Disclaimer: Anything you recognize is not mine. The story is though :)

Remus was sitting out on the porch on the back of Grimmauld. It had been a devastating night, and yet, for some reason he was able to find some comfort in the stars. He had to close his eyes when they came across that all to bright beacon in the sky. "Sirius," he murmured under his breath. He sighed heavily and buried his face in his hands.

He could still hear his best friend's laugh behind him. So he looked up and he could swear he still saw him. "Go away," he snapped angrily at his own mind. That's all it was, his mind. That's what he could keep telling himself . It worked until he felt the vibrations of the heavy steps caused by the motorcycle boots his friend had always worn. Remus struggled to keep everything in the past tense. Sirius was dead. He had fallen through the veil. He'd watched. He'd held Harry back from running in after his godfather.

Remus drew in a shaky breath. He looked back up at the stars. It seemed that whatever was torturing had taken a break for the moment at least. He still didn't dare to look up lest his eyes betray his mind again. His mind began to drift as he started to study the patterns of the bright spots that were splayed against the sky. He could think as far back as his childhood and his ongoing fascination with them. He'd always seen them for what they were, burning balls of gas spread millions of light years across the universe.

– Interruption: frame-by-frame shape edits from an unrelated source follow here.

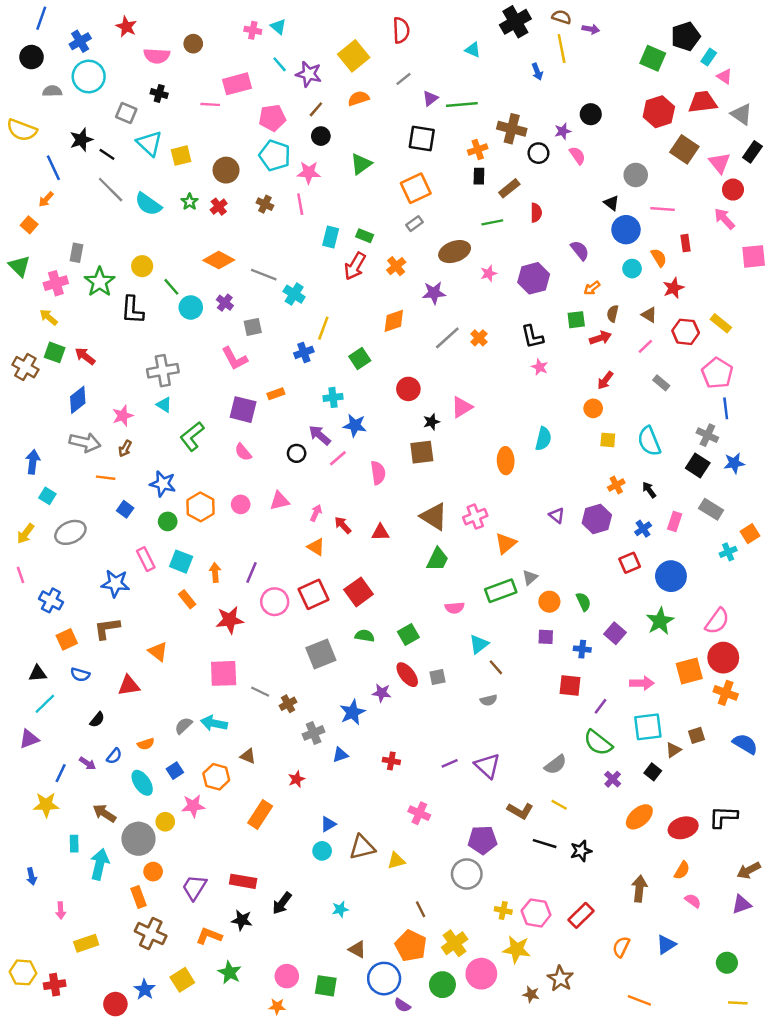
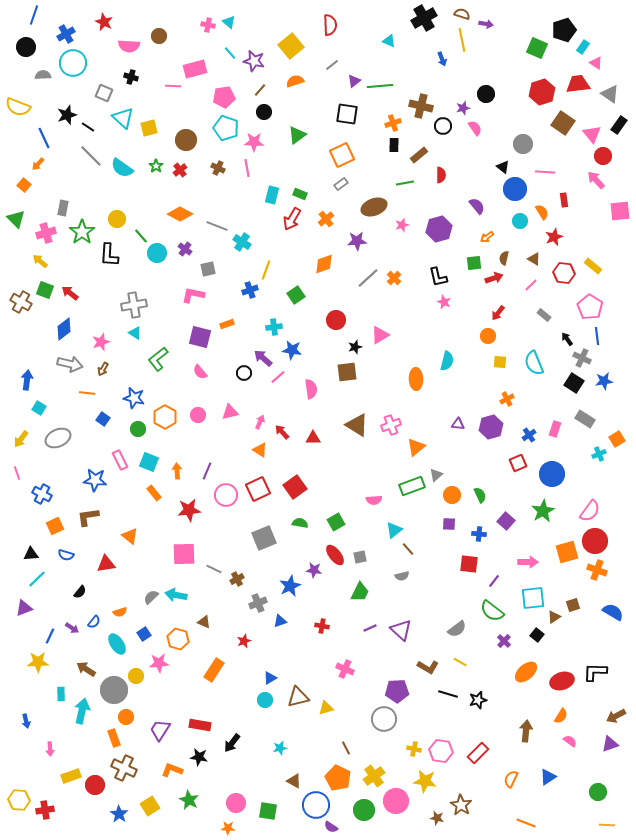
pink L-shape: (235, 359) -> (193, 295), turned 130
black arrow: (649, 490) -> (567, 339), moved
purple triangle: (557, 515) -> (458, 424), turned -32
green trapezoid: (438, 559) -> (360, 592), moved
red circle: (115, 1004) -> (95, 785), moved

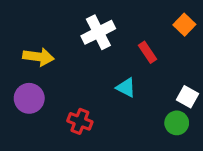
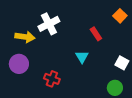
white cross: (98, 32) -> (49, 24), moved
cyan triangle: (126, 88) -> (82, 57), turned 32
green circle: (177, 123) -> (115, 88), moved

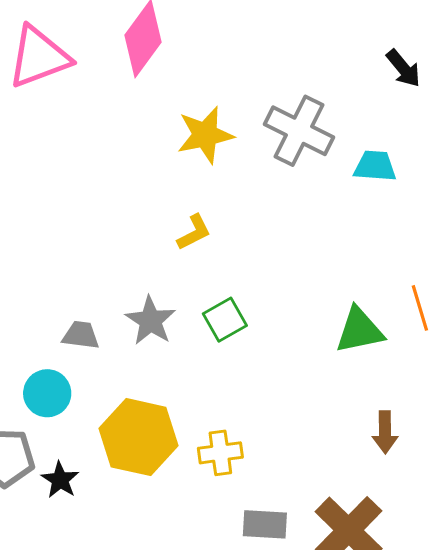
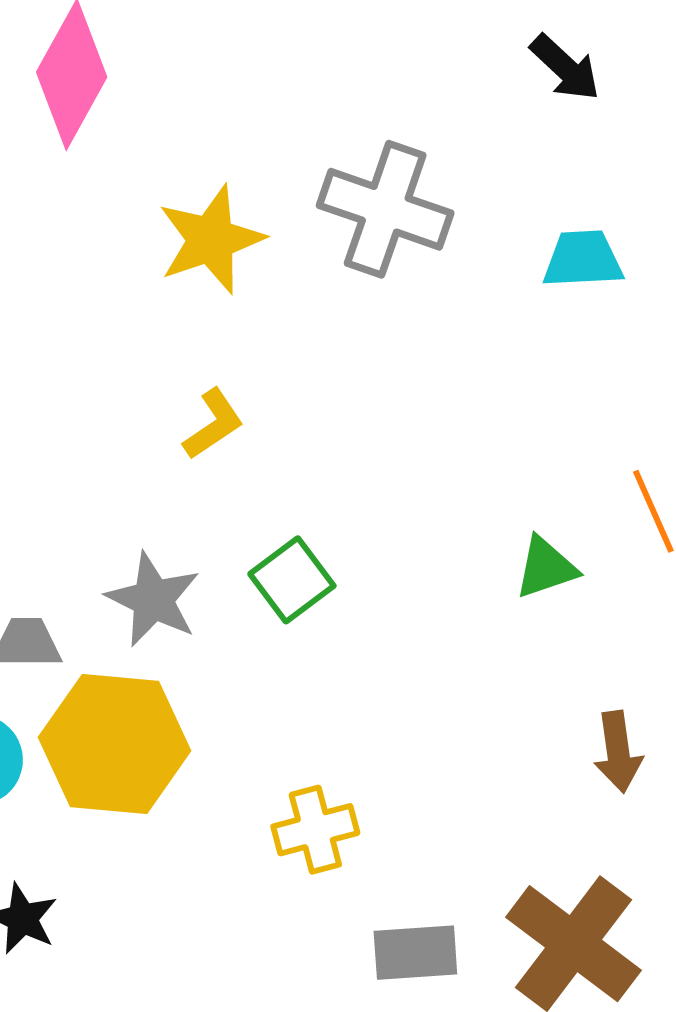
cyan trapezoid: (375, 166) -> (583, 259), moved
green triangle: (360, 330) -> (546, 568), size x0.7
yellow hexagon: (138, 437) -> (115, 744), moved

It really wasn't until he went to school and he met his friends that he saw them as beautiful and nothing else.

He was jolted out of his reverie when he realized that someone was, in fact, sitting next to him. Remus froze. After all these years of losing people, he himself had finally lost it. It wasn't until he heard the broken sob next to him that he realized that who he'd seen and what he'd heard wasn't Sirius. He looked up next to him to see Sirius's cousin sitting next to him. Remus raised his eyebrows gently, she had never seemed the type to let her guard down around others.

Remus pulled a piece of chocolate out of his coat pocket and offered it to her. Tonks let out a watery laugh. "Is that your answer to everything?" she asked softly. He shook his head quietly. A heavy silence passed between the grief stricken pair. Neither seemed to want to upset the other by saying the wrong words of comfort. Tonks was the one to break it eventually.

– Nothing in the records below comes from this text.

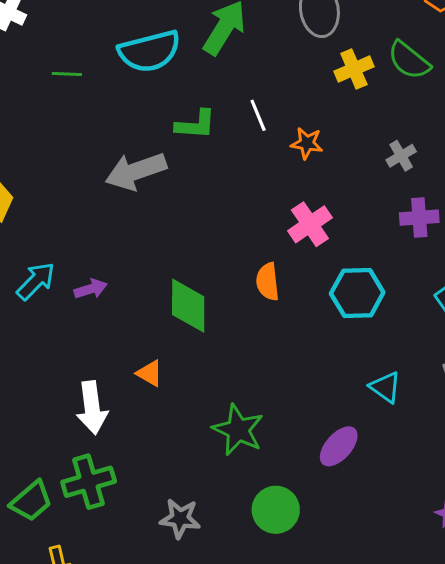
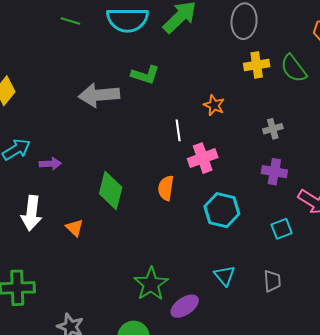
white line: (258, 115) -> (178, 130), moved
white arrow: (92, 408) -> (31, 213), moved
green star: (238, 430) -> (151, 284), moved

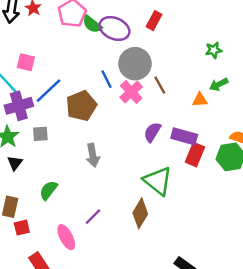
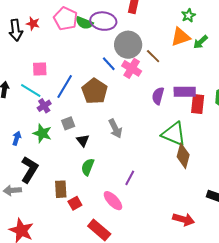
orange triangle: (200, 100) -> (181, 37), moved, size x1.5
purple cross: (19, 106) -> (44, 106), size x0.6
black triangle: (15, 163) -> (83, 140), moved
brown diamond: (140, 213) -> (183, 156), moved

"Y'know when I was a kid, Sirius would take me out at night when he sat for me," she whispered, "He told me about the constellations and the stories behind them. But he never answered me when I asked what they were. He always just said whatever you want them to be." Remus gave a weak smile. He was the one who had "ruined" the stars for Sirius and his friend had sworn he'd never do the same to anyone else.

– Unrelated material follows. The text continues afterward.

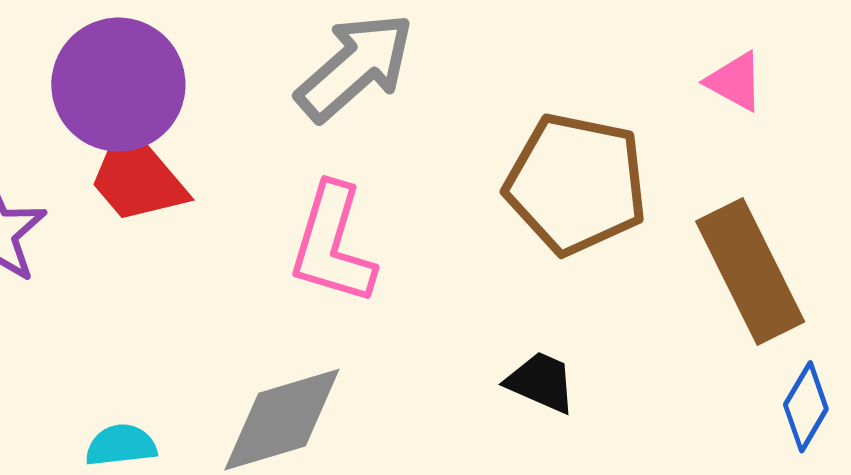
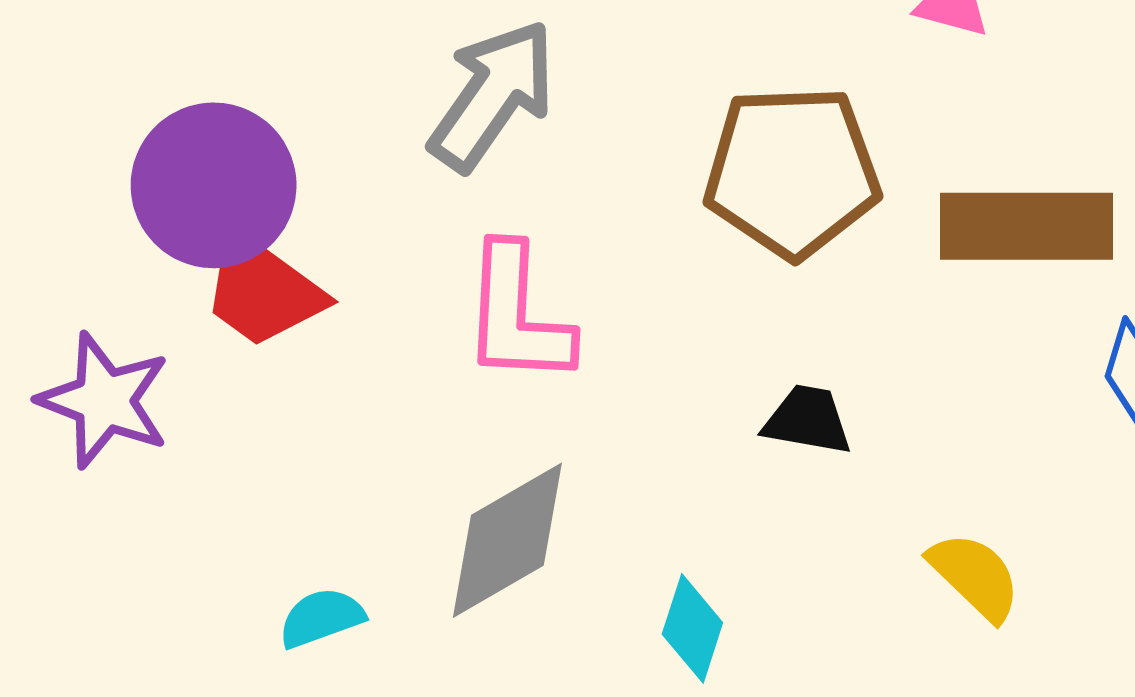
brown rectangle: (750, 271) -> (1026, 226), turned -50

Remus looked up at the woman sitting next to him. Her hair was dark and hung limply around her face but her eyes were focused and fixed fiercely on him. It was rather unnerving to be looked at so closely. Tonks raised a hand tentatively and put it on his face. Remus unconsciously leaned into the touch before stopping himself and drawing back sharply. He couldn't do this. Tonks turned so she was facing the yard as Remus was again.



"Eyes," she murmured, "I always fancied they were eyes of everyone we love watching over us after they've been taken." Remus stood up abruptly, suddenly finding this moment to be far too intimate for his liking. He paused for a moment before he went inside.

"They're only balls of gas atoms burning millions of light years away from us," he said bitterly. He left Tonks there, fighting back tears until she was sure she was alone. Remus leaned against the door once he was inside. He let out a heavy sigh. He was too old, it was too dangerous, he couldn't lose someone he loved again.